Your objective
For the data below, transcribe the part that opens with the line containing "todavía es temprano" and closes with the line containing "แฮมเบอร์เกอร์", exactly and with no pictures.

Data supplied
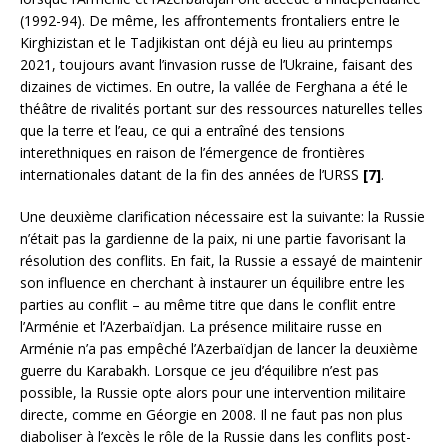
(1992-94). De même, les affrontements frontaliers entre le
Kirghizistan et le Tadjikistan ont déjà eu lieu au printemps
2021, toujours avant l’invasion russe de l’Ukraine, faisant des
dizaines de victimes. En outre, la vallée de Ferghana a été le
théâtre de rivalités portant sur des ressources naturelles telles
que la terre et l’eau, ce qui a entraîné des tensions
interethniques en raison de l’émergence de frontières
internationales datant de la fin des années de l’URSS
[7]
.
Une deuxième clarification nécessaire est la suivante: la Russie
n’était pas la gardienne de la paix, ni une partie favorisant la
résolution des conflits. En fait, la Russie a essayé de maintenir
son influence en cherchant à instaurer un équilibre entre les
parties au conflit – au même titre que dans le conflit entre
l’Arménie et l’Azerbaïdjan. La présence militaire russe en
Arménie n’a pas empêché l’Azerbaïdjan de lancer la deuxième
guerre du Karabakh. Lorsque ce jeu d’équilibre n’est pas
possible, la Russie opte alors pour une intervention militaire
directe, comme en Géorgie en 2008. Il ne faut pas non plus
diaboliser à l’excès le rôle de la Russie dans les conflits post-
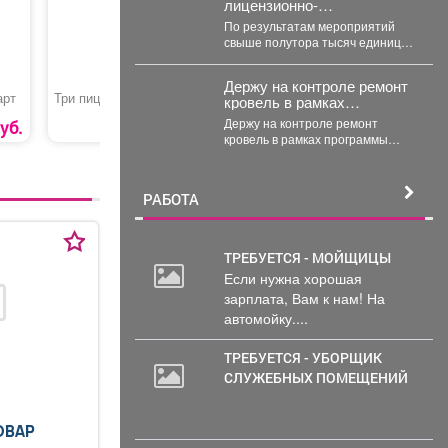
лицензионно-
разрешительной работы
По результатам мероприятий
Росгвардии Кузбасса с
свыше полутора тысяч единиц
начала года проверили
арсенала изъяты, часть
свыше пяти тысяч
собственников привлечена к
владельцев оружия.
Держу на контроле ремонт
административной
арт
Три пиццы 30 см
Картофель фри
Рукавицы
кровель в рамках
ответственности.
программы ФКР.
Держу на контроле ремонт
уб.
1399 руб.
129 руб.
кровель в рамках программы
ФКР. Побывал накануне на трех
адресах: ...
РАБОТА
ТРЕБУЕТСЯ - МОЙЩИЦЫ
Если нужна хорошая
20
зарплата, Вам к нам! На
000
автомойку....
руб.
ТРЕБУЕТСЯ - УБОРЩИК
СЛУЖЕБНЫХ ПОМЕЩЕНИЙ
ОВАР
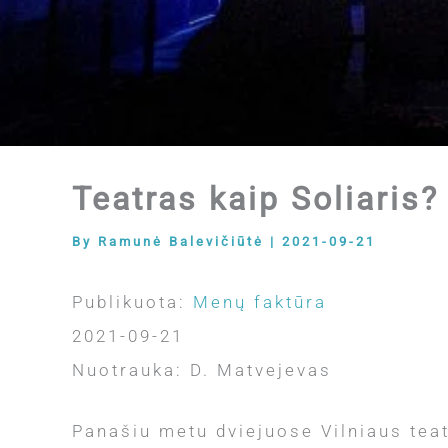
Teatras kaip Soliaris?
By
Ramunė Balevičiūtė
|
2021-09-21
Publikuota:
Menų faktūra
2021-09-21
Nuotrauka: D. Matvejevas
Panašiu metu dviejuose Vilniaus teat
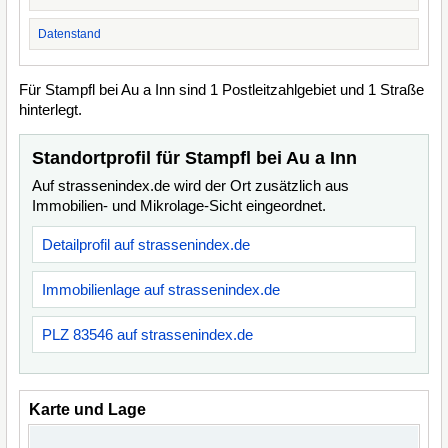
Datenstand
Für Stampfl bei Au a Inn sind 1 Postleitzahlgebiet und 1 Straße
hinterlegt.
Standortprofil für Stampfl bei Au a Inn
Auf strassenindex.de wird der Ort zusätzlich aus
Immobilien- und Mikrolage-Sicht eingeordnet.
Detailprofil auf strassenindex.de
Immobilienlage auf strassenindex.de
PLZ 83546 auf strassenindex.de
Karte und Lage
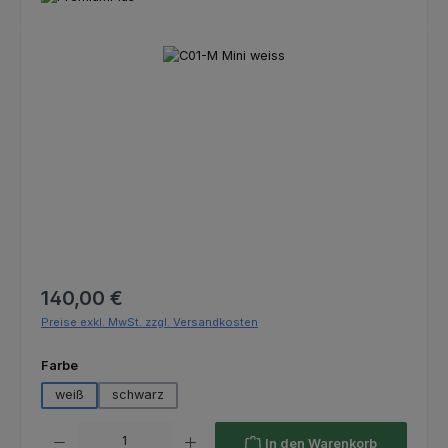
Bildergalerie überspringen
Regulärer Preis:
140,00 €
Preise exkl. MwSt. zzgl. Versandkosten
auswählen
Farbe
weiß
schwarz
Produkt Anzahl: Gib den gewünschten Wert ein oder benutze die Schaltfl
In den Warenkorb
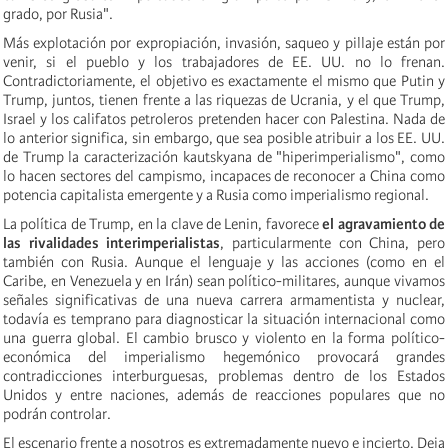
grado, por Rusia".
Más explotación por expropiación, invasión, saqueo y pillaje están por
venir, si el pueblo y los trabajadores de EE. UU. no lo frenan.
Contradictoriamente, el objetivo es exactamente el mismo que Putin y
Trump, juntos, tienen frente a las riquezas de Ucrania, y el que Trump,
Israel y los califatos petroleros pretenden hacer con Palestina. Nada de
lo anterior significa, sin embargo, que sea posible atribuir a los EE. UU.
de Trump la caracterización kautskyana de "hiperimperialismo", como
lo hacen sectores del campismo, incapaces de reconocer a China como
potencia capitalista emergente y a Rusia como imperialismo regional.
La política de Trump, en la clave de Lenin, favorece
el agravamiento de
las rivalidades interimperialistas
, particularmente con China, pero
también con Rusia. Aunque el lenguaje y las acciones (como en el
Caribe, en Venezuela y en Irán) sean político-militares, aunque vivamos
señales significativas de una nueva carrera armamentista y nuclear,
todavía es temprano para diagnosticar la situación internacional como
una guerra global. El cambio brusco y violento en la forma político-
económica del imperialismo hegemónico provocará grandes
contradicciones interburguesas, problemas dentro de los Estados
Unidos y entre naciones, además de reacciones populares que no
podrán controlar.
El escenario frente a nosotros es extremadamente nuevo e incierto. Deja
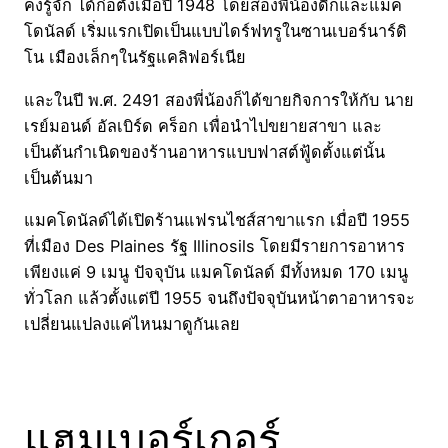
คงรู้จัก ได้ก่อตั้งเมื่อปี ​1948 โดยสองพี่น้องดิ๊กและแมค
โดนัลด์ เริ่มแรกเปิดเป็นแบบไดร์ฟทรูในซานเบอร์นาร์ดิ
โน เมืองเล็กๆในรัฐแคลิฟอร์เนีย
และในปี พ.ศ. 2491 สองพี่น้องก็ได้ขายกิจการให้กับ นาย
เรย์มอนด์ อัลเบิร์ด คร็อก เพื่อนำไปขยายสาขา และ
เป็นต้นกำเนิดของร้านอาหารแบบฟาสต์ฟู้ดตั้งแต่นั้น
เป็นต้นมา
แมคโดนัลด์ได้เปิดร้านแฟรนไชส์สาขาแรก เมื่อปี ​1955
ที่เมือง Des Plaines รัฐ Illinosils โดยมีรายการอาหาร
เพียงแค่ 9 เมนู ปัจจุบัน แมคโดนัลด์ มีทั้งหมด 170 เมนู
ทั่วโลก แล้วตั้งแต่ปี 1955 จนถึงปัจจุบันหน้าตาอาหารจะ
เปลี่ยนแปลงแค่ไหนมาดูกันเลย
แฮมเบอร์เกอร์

==

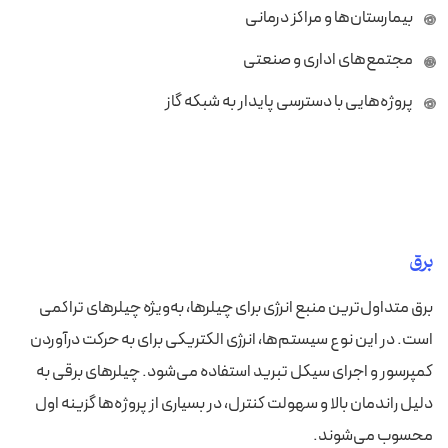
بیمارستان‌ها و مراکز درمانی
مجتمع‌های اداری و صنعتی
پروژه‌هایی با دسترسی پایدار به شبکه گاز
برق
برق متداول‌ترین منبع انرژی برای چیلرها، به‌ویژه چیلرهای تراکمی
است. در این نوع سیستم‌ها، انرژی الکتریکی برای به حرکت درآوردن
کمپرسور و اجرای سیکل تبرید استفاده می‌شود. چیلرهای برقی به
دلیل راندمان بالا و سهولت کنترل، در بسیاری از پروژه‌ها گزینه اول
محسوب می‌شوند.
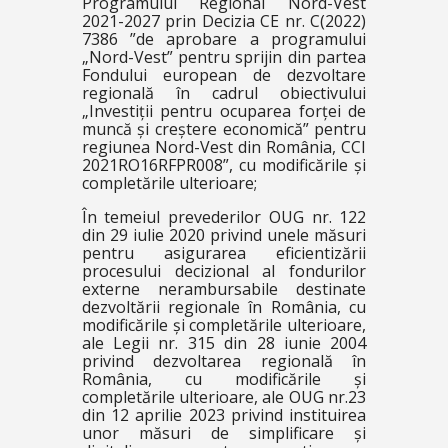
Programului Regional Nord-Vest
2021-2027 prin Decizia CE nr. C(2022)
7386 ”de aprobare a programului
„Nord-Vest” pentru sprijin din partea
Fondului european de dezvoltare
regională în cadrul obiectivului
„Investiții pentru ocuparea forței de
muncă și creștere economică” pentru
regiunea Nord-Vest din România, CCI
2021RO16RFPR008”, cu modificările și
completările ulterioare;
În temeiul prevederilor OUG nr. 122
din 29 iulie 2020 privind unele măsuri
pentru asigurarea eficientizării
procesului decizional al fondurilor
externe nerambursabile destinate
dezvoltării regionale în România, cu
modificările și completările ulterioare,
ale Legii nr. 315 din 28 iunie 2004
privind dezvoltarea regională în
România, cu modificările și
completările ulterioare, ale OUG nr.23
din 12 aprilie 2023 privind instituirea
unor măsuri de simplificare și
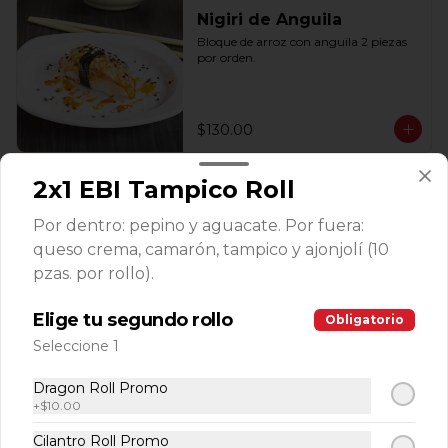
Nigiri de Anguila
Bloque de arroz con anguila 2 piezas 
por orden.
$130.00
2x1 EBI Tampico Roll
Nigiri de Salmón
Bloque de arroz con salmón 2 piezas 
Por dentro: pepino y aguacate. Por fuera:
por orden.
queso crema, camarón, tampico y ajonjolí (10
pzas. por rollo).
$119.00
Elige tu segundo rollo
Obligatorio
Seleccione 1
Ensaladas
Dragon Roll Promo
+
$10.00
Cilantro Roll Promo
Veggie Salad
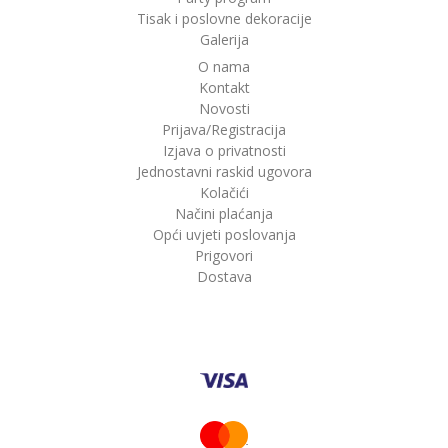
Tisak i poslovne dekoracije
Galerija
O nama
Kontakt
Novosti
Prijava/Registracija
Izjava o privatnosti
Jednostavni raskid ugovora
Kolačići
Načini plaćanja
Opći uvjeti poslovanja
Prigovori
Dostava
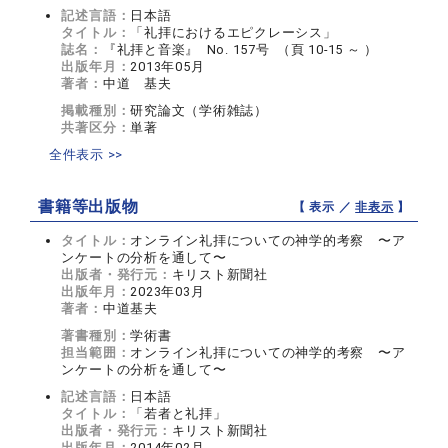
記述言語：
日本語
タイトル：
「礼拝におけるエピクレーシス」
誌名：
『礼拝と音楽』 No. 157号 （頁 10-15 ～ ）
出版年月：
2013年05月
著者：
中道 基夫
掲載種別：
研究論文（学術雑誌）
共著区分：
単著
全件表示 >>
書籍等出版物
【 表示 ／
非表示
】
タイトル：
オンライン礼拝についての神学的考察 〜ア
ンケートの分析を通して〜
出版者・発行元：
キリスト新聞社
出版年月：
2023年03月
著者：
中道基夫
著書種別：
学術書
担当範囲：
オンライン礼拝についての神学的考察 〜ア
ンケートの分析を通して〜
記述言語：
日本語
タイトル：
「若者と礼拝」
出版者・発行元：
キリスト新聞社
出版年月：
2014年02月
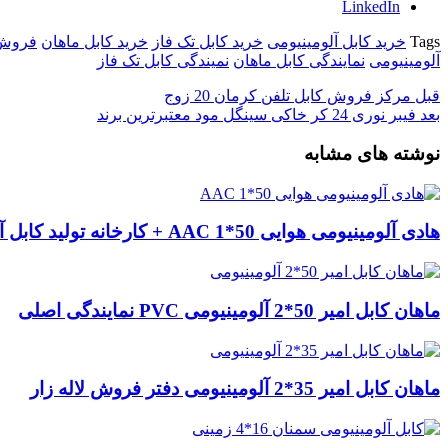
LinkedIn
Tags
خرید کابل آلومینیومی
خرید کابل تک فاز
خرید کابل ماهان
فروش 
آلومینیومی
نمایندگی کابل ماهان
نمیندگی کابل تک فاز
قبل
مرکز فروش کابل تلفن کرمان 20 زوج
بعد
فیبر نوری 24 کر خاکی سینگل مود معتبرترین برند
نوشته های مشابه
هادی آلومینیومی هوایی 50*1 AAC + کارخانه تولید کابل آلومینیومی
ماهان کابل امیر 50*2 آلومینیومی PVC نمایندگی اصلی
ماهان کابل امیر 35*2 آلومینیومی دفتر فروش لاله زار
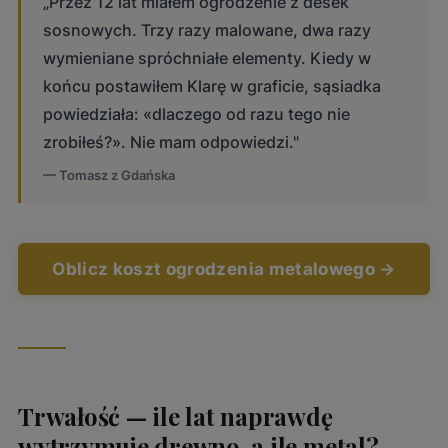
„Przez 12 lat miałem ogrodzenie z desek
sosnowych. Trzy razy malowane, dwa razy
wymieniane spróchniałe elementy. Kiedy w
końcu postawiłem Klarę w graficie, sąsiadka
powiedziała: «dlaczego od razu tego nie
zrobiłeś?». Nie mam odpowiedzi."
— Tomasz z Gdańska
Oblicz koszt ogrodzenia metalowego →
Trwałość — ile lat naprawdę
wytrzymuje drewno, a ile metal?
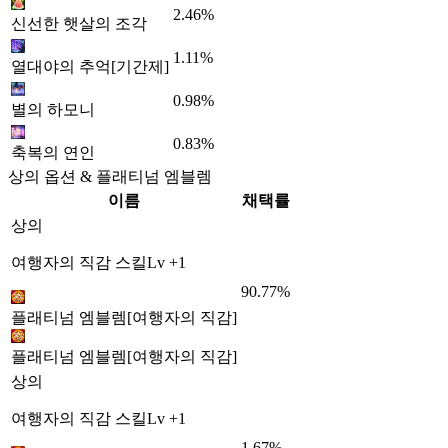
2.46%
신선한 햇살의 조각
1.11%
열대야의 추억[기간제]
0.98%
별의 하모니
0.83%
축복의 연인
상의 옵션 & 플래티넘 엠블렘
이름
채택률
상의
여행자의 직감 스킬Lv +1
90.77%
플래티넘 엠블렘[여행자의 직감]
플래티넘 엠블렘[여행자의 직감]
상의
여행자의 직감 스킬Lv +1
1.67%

Written solution
todavía es temprano para diagnosticar la situación internacional como
una guerra global. El cambio brusco y violento en la forma político-
económica del imperialismo hegemónico provocará grandes
contradicciones interburguesas, problemas dentro de los Estados
Unidos y entre naciones, además de reacciones populares que no
podrán controlar.
El escenario frente a nosotros es extremadamente nuevo e incierto. Deja
คงรู้จัก ได้ก่อตั้งเมื่อปี ​1948 โดยสองพี่น้องดิ๊กและแมค
โดนัลด์ เริ่มแรกเปิดเป็นแบบไดร์ฟทรูในซานเบอร์นาร์ดิ
โน เมืองเล็กๆในรัฐแคลิฟอร์เนีย
และในปี พ.ศ. 2491 สองพี่น้องก็ได้ขายกิจการให้กับ นาย
เรย์มอนด์ อัลเบิร์ด คร็อก เพื่อนำไปขยายสาขา และ
เป็นต้นกำเนิดของร้านอาหารแบบฟาสต์ฟู้ดตั้งแต่นั้น
เป็นต้นมา
แมคโดนัลด์ได้เปิดร้านแฟรนไชส์สาขาแรก เมื่อปี ​1955
ที่เมือง Des Plaines รัฐ Illinosils โดยมีรายการอาหาร
เพียงแค่ 9 เมนู ปัจจุบัน แมคโดนัลด์ มีทั้งหมด 170 เมนู
ทั่วโลก แล้วตั้งแต่ปี 1955 จนถึงปัจจุบันหน้าตาอาหารจะ
เปลี่ยนแปลงแค่ไหนมาดูกันเลย
แฮมเบอร์เกอร์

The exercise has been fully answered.